– Да отвяжись ты совсем, – с нетерпением крикнул Патап Максимыч, – ну, пущай его в подклете обедает!.. Ты этого парня понять не можешь. Другого такого не сыщешь… Можешь ли ты знать, какие я насчет его мысли имею?
   – Как я могу знать, Максимыч? – отвечала Аксинья Захаровна. – Где же мне?
   – Так, значит, и молчи, – ответил Патап Максимыч.
   – Да что ж такое?.. Какие у тебя мысли про Алексея Трифоныча? – заискивающим голосом спросила Аксинья Захаровна.
   – О чем не сказывают, про то не допытывайся, – ответил Патап Максимыч. – Придет время, скажу… а теперь спать пора.
   У Патапа Максимыча в самом деле новые мысли в голове забродили. Когда он ходил взад и вперед по горницам, гадая про будущие миллионы, приходило ему и то в голову, как дочерей устроить. «Не Снежковым чета женихи найдутся, – тогда думал он, – а все ж не выдам Настасью за такого шута, как Михайло Данилыч… Надо мне людей богобоязненных, благочестивых, не скоморохов, что теперь по купечеству пошли. Тогда можно и небогатого в зятья принять, богатства на всех хватит».
   И попал ему Алексей на ум.
   Если бы Настя знала да ведала, что промелькнуло в голове родителя, не плакала бы по ночам, не тосковала бы, вспоминая про свою провинность, не приходила бы в отчаянье, думая про то, чему быть впереди…
* * *
   Собрались в путь-дорогу. Пробыв день-другой на мельницах в Красной рамени, Патап Максимыч со спутниками поехал на Ветлугу прямою дорогой через Лыковщину. Надобно было верст восемьдесят ехать лесами, где проезжих дорог не бывало, только одни узкие тропы меж высоких сугробов проложены. По тем тропам лесники в зимницы ездят и вывозят к Керженцу для сплава нарубленный лес. Сторона та совсем не жилая, летом нет по ней ни езду конного, ни ходу пешего, только на зиму переселяются туда лесники и живут в дремучих дебрях до лесного сплава в половодье.

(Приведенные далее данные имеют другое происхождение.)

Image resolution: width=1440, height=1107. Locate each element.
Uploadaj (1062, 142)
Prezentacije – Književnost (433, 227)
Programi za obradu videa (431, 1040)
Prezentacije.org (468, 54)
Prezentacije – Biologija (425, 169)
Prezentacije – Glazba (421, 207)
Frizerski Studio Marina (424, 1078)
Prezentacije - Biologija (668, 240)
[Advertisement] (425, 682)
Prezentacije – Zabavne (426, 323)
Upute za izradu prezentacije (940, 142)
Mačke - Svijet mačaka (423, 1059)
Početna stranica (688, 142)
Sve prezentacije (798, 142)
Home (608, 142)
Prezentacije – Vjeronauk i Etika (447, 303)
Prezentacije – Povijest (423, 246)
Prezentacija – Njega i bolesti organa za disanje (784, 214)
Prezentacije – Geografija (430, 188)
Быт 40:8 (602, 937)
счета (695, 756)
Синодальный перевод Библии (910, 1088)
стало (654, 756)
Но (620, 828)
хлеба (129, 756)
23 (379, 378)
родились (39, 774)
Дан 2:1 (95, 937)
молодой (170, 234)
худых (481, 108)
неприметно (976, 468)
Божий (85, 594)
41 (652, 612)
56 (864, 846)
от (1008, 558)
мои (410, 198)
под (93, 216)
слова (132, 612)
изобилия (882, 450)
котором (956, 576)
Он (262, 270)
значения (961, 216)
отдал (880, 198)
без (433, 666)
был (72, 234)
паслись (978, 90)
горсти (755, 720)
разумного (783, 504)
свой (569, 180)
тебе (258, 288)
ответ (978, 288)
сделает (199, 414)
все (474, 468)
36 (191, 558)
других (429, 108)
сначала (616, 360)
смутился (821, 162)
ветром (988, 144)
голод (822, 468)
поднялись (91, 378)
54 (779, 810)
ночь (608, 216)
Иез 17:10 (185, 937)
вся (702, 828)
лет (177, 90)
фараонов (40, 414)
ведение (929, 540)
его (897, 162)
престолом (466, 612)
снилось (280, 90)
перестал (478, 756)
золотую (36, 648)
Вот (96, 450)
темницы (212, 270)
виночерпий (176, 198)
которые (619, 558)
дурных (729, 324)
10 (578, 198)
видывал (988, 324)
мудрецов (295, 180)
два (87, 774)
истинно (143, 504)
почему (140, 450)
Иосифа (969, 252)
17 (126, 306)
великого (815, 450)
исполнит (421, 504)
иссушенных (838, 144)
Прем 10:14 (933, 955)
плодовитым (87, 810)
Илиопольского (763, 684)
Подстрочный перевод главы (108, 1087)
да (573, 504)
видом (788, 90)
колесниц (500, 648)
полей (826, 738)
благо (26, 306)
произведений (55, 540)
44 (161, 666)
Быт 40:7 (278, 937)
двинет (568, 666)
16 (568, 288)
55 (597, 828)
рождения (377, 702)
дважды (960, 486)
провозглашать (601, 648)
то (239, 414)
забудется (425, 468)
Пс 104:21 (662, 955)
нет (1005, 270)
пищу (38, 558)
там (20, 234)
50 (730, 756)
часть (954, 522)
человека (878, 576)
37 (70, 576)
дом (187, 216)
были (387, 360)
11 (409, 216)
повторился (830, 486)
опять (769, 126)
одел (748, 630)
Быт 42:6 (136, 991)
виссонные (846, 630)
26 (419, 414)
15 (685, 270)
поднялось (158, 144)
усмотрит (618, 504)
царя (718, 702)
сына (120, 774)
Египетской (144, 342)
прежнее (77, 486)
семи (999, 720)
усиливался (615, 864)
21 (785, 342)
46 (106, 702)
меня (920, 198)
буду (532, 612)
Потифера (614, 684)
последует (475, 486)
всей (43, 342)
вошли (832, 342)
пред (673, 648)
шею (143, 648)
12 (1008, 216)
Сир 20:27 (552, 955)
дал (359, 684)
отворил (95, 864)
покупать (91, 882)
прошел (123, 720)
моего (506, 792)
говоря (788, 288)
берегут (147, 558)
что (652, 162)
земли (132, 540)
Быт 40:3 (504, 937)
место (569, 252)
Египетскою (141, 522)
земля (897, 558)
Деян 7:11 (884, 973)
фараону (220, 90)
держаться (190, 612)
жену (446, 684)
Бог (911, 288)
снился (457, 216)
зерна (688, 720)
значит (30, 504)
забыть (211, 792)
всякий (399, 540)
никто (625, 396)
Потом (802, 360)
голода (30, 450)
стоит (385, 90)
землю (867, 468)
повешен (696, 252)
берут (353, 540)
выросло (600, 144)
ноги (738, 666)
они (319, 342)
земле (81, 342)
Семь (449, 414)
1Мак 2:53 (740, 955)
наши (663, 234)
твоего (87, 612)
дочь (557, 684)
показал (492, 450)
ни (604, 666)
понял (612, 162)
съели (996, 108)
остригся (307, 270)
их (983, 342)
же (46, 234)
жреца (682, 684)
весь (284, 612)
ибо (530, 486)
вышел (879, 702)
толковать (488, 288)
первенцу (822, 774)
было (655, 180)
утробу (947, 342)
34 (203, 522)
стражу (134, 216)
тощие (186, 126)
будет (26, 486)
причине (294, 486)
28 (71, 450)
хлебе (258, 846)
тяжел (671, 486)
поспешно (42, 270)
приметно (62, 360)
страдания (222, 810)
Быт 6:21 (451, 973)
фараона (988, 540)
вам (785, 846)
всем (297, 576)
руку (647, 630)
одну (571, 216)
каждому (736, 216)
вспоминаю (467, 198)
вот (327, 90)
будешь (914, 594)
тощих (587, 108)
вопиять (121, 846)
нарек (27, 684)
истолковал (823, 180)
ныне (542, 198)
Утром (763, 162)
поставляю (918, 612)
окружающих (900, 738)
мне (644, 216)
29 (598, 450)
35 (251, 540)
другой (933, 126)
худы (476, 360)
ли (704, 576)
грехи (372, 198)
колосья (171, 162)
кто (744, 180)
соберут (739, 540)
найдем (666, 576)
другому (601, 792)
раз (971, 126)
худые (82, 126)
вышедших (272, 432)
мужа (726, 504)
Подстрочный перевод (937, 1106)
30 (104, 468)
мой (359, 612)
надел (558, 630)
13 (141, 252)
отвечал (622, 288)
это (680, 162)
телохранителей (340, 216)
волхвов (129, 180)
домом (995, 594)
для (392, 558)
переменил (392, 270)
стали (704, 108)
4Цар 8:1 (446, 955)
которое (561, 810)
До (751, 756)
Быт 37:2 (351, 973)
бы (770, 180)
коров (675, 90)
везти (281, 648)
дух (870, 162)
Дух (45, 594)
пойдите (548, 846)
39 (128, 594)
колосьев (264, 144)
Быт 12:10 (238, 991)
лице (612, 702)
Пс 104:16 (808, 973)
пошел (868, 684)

   Поехали путники в двоих санях, каждые тройкой гусем запряжены. Иначе и ездить нельзя по лесным тропам. Сначала путь шел торный, – по этому пути обозы из Красной рамени в Лысково ходят, – но когда переехали Керженец и попали в лесную глушь, что тянется до самой Ветлуги и дальше за нее, езда стала затруднительна. Седоки то и дело задевали головами за ветки деревьев, и их засыпало снегом, которым точно в саваны окутаны стояли сосны и ели, склонясь над тропою. Чуть не через каждые полторы-две версты приходилось останавливаться и отгребаться от снега. Тропа была неровная, сани то и дело наклонялись то на одну, то на другую сторону, и седокам частенько приходилось вываливаться и потом, с трудом выбравшись из сугроба, общими силами поднимать свалившиеся набок сани. Тропа все одна, нет своротов ни направо ни налево, и нет никаких признаков близости человека: ни осека[31], ни просеки, ни даже деревянного двухсаженного креста, каких много наставлено по заволжским лесам, по обычаю благочестивой старины[32]. И никакого звука. Разве только затрещит рябчик, перелетая с дерева на дерево, либо забурчит вдали глухарь да заскрипит надломленное дерево, качаемое ветром. Заячьи и волчьи следы частенько пересекают тропу, иногда попадается след раздвоенных копыт дикой коровы[33] либо широкой лапы лесного боярина Топтыгина, согнанного с берлоги охотниками.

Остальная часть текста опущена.